=== Problem requirements ===
Across the records below, count every line that contains the string "Rotterdam", then report the count alone.

---- Source records

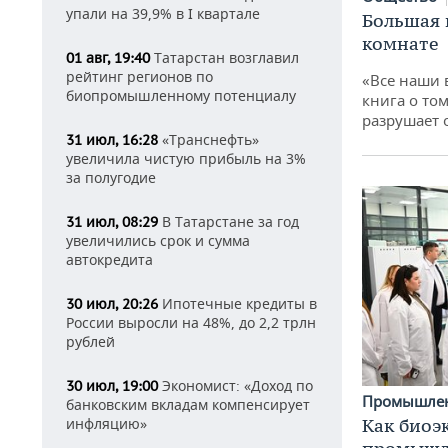
упали на 39,9% в I квартале
Большая 
комнате
Татарстан возглавил
01 авг, 19:40
рейтинг регионов по
«Все наши 
биопромышленному потенциалу
книга о том
разрушает
«Транснефть»
31 июл, 16:28
увеличила чистую прибыль на 3%
за полугодие
В Татарстане за год
31 июл, 08:29
увеличились срок и сумма
автокредита
Ипотечные кредиты в
30 июл, 20:26
России выросли на 48%, до 2,2 трлн
рублей
Экономист: «Доход по
30 июл, 19:00
Промышле
банковским вкладам компенсирует
инфляцию»
Как биоэ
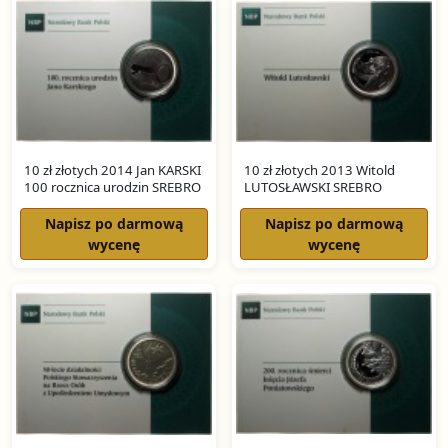
10 zł złotych 2014 Jan KARSKI
10 zł złotych 2013 Witold
100 rocznica urodzin SREBRO
LUTOSŁAWSKI SREBRO
Napisz po darmową
Napisz po darmową
wycenę
wycenę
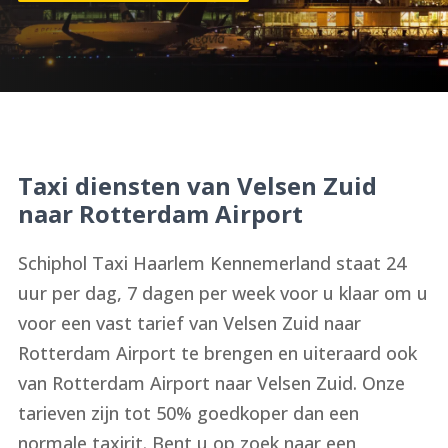
Taxi diensten van Velsen Zuid
naar Rotterdam Airport
Schiphol Taxi Haarlem Kennemerland staat 24
uur per dag, 7 dagen per week voor u klaar om u
voor een vast tarief van Velsen Zuid naar
Rotterdam Airport te brengen en uiteraard ook
van Rotterdam Airport naar Velsen Zuid. Onze
tarieven zijn tot 50% goedkoper dan een
normale taxirit. Bent u op zoek naar een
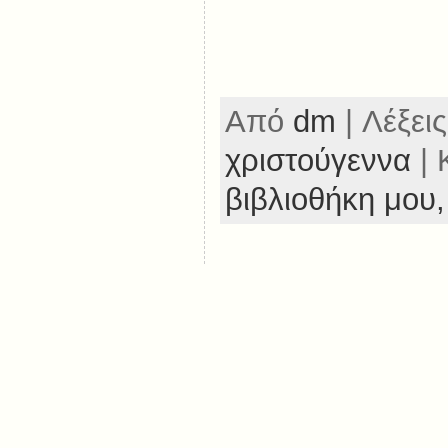
Από
dm
| Λέξεις
χριστούγεννα
| 
βιβλιοθήκη μου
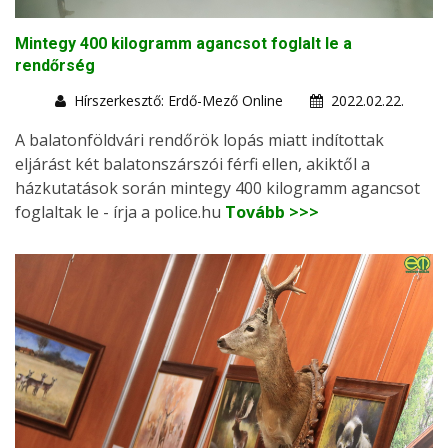
Mintegy 400 kilogramm agancsot foglalt le a
rendőrség
Hírszerkesztő: Erdő-Mező Online
2022.02.22.
A balatonföldvári rendőrök lopás miatt indítottak
eljárást két balatonszárszói férfi ellen, akiktől a
házkutatások során mintegy 400 kilogramm agancsot
foglaltak le - írja a police.hu
Tovább >>>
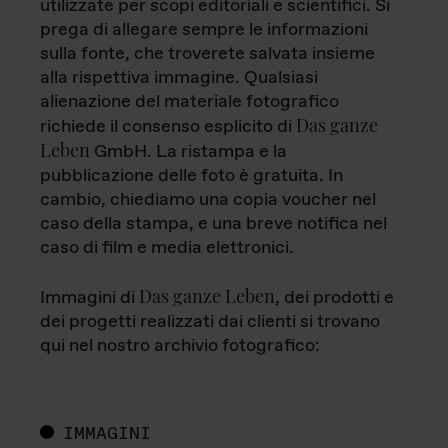
utilizzate per scopi editoriali e scientifici. Si
prega di allegare sempre le informazioni
sulla fonte, che troverete salvata insieme
alla rispettiva immagine. Qualsiasi
alienazione del materiale fotografico
Das ganze
richiede il consenso esplicito di
Leben
GmbH. La ristampa e la
pubblicazione delle foto è gratuita. In
cambio, chiediamo una copia voucher nel
caso della stampa, e una breve notifica nel
caso di film e media elettronici.
Das ganze Leben
Immagini di
, dei prodotti e
dei progetti realizzati dai clienti si trovano
qui nel nostro archivio fotografico:
IMMAGINI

--------

=== Your solution ===
3